Nos dias de hoje, tenho notado que um dos assuntos que mais tem estado em voga é a questão da sexualidade, ou melhor, homossexualidade. União homoafetiva dignamente aprovada por unanimidade no Supremo Tribunal Federal, mas, em contrapartida, a homofobia. E o assunto se entende, chegando a tópicos como o bullying na escola e a elaboração de um kit educacional para "apresentar" à sociedade "o gay".

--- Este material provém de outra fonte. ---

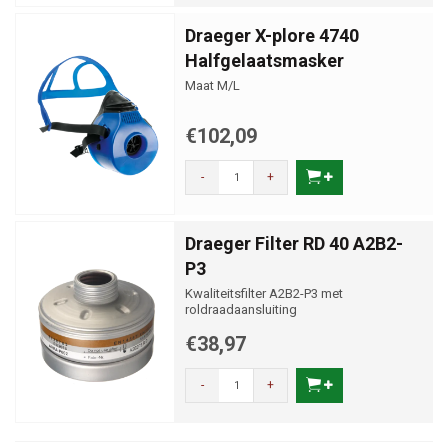
Draeger X-plore 4740
Halfgelaatsmasker
Maat M/L
€102,09
-
+
Draeger Filter RD 40 A2B2-
P3
Kwaliteitsfilter A2B2-P3 met
roldraadaansluiting
€38,97
-
+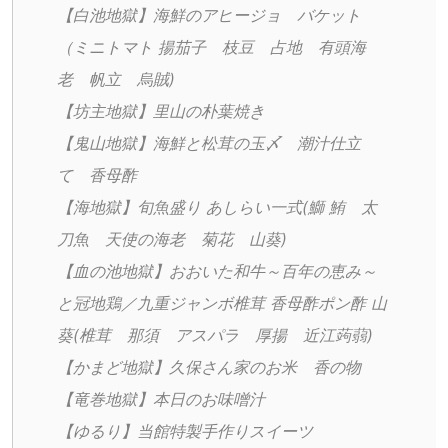
【白池地獄】海鮮のアヒージョ　バケット
（ミニトマト 揚茄子　枝豆　占地　有頭海
老　帆立　烏賊)
【坊主地獄】里山の朴葉焼き
【鬼山地獄】海鮮と松茸の玉〆　潮汁仕立
て　香母酢
【海地獄】旬魚盛り あしらい一式(鰤 鮪　太
刀魚　天使の海老　菊花　山葵)
【血の池地獄】おおいた和牛～百年の恵み～
と冠地鶏／九重ジャンボ椎茸 香母酢ポン酢 山
葵(椎茸　那須　アスパラ　厚揚　近江蒟蒻)
【かまど地獄】久保さん家のお米　香の物
【竜巻地獄】本日のお味噌汁
【ゆるり】当館特製手作りスイーツ　　　　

Tenho notado que estas mudanças tem acontecido de uma forma muito rápida e acredito que, como tudo que acontece muito rapidamente, pode acabar desandando. Lembro que quando fui garoto sofri MUITO bullying na escola, eu estudava em um colégio salesiano só de homens, e tinha um comportamento mais delicado, então nunca era chamado para os "eventos necessariamente masculinos". Não gostava de aulas de Educação Física, e geralmente me aproximava de semelhantes, que tb eram alvo de bullying. Mas penso que bullying não se vence unicamente com kits educacionais. Penso que assuntos como sexualidade DEVAM SIM ser discutidos em sala de aula, mas no momento certo e da forma certa. Mostrar que no mundo contemporâneo, a homossexualidade deve transitar "normalmente", quero dizer, de forma tolerante, é um trabalho que deve ser feito em conjunto: a escola e a FAMÍLIA. E é neste ponto que as coisas batem de frente: nos dias de hoje, os pais não tem tempo para seus filhos, substituem a educação de regras, valores e princípios sociais por fazer tudo que seus filhos querem, acreditando que assim seus filhos sempre seguirão no caminho certo. Os pais não punem mais os filhos pelos erros que cometem, não procuram mostrar o certo, simplesmente preferem se abster, fica mais fácil assim, não é mesmo! E essa mesma liberdade que os filhos sentem em casa, passam a sentir na escola e se apropriam disso como um DIREITO deles. E daí parte toda essa violência que vemos acontecendo cada dia mais, em todos os cantos do nosso país (e do mundo como um todo).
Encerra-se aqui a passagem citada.